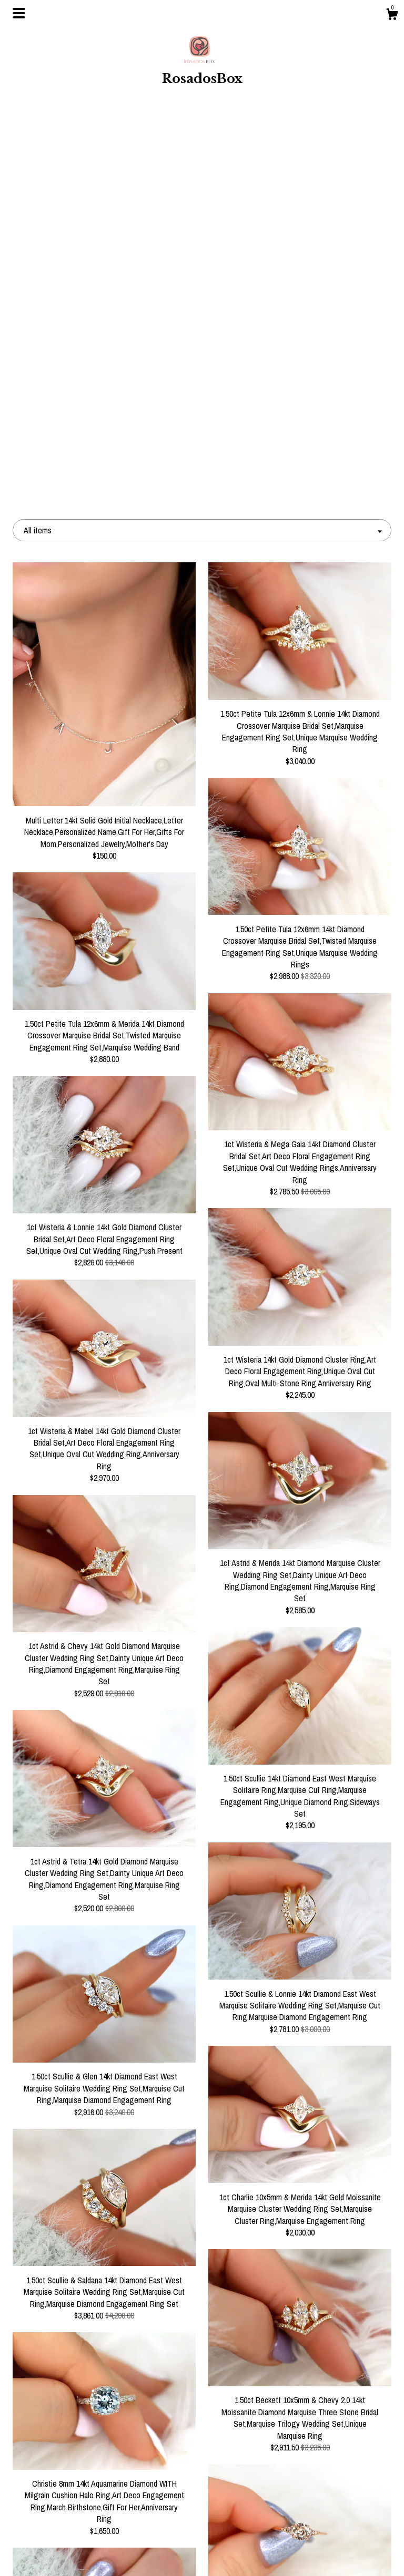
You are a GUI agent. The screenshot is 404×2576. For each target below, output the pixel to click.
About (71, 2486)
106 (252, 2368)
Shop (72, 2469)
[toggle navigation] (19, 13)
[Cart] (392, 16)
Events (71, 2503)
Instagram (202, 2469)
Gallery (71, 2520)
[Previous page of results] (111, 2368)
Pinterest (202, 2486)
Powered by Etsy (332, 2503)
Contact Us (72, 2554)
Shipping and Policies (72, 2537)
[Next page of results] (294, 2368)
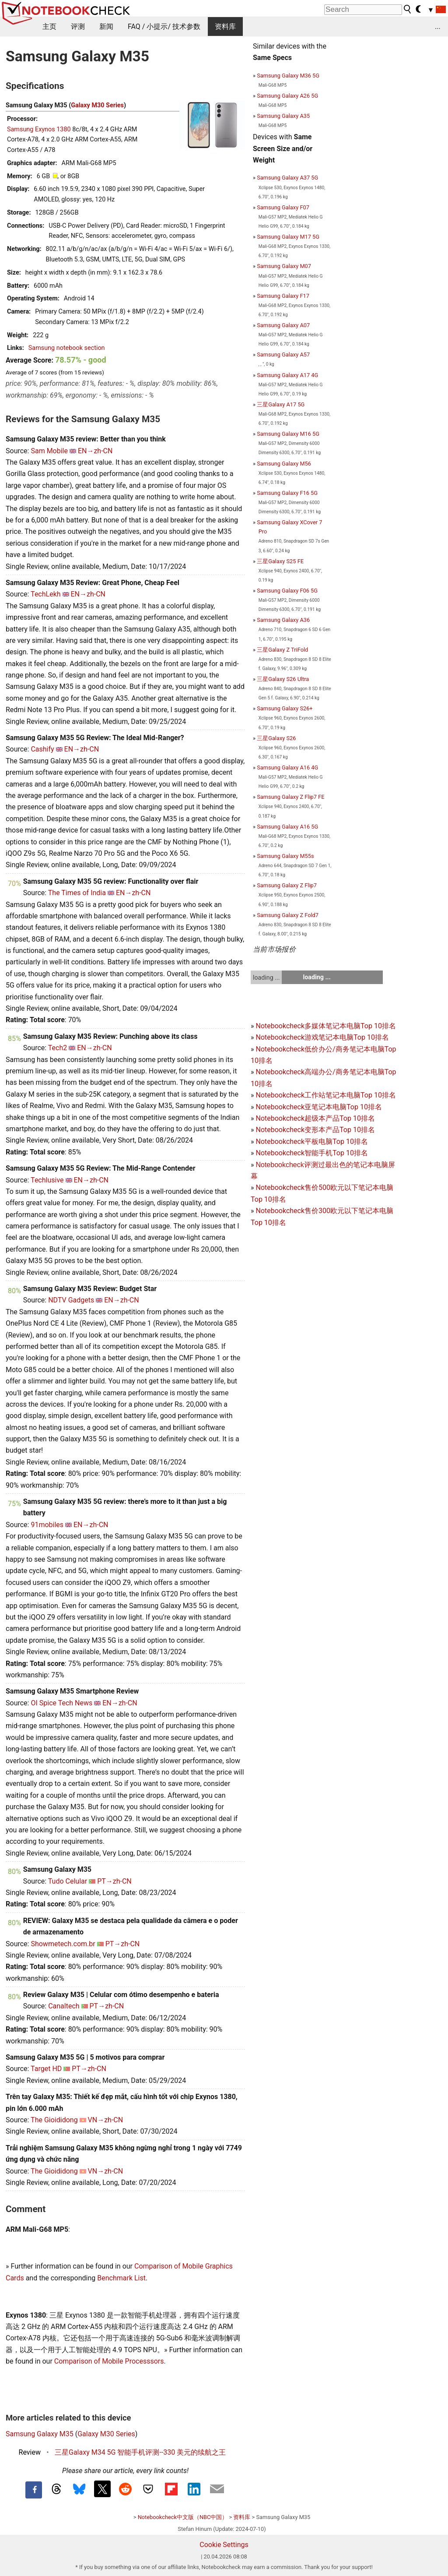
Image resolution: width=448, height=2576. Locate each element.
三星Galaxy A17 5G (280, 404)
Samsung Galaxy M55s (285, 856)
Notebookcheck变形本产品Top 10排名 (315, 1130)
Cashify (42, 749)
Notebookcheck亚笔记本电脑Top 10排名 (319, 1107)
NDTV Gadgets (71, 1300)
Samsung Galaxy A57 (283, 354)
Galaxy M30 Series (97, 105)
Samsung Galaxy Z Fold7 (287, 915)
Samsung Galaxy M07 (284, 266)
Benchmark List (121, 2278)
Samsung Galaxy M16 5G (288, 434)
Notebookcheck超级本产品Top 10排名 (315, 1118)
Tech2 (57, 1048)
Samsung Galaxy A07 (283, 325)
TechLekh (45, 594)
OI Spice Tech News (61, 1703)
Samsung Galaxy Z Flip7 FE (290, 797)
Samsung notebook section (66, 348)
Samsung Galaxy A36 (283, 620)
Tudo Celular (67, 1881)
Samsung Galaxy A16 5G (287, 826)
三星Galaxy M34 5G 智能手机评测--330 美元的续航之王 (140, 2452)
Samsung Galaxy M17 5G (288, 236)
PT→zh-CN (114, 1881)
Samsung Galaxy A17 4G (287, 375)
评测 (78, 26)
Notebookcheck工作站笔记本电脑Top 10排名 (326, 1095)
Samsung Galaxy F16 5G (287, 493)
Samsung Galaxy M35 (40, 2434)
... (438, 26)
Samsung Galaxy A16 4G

|---|

> [What to work on] Return the lines of the listing where the string "results" appears.

> [Exercise answer]
[Previous page of results] (111, 2368)
[Next page of results] (294, 2368)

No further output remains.